Prompt: If a line of the records contains the string "Quando", copy it out.

Records for processing:
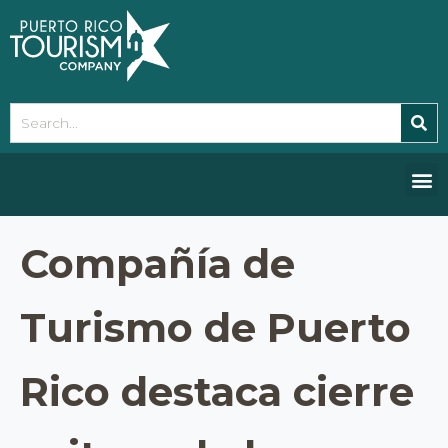
Please
note:
This
website
includes
an
accessibility
system.
Compañía de
Turismo de Puerto
Rico destaca cierre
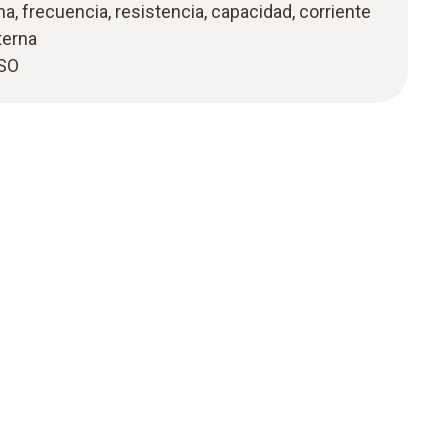
na, frecuencia, resistencia, capacidad, corriente
terna
ISO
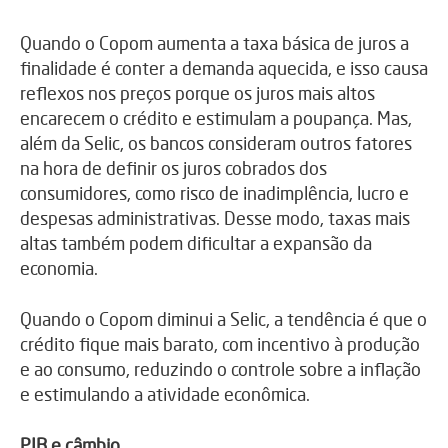
Quando o Copom aumenta a taxa básica de juros a
finalidade é conter a demanda aquecida, e isso causa
reflexos nos preços porque os juros mais altos
encarecem o crédito e estimulam a poupança. Mas,
além da Selic, os bancos consideram outros fatores
na hora de definir os juros cobrados dos
consumidores, como risco de inadimplência, lucro e
despesas administrativas. Desse modo, taxas mais
altas também podem dificultar a expansão da
economia.
Quando o Copom diminui a Selic, a tendência é que o
crédito fique mais barato, com incentivo à produção
e ao consumo, reduzindo o controle sobre a inflação
e estimulando a atividade econômica.
PIB e câmbio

Exercise output:
Quando o Copom aumenta a taxa básica de juros a
Quando o Copom diminui a Selic, a tendência é que o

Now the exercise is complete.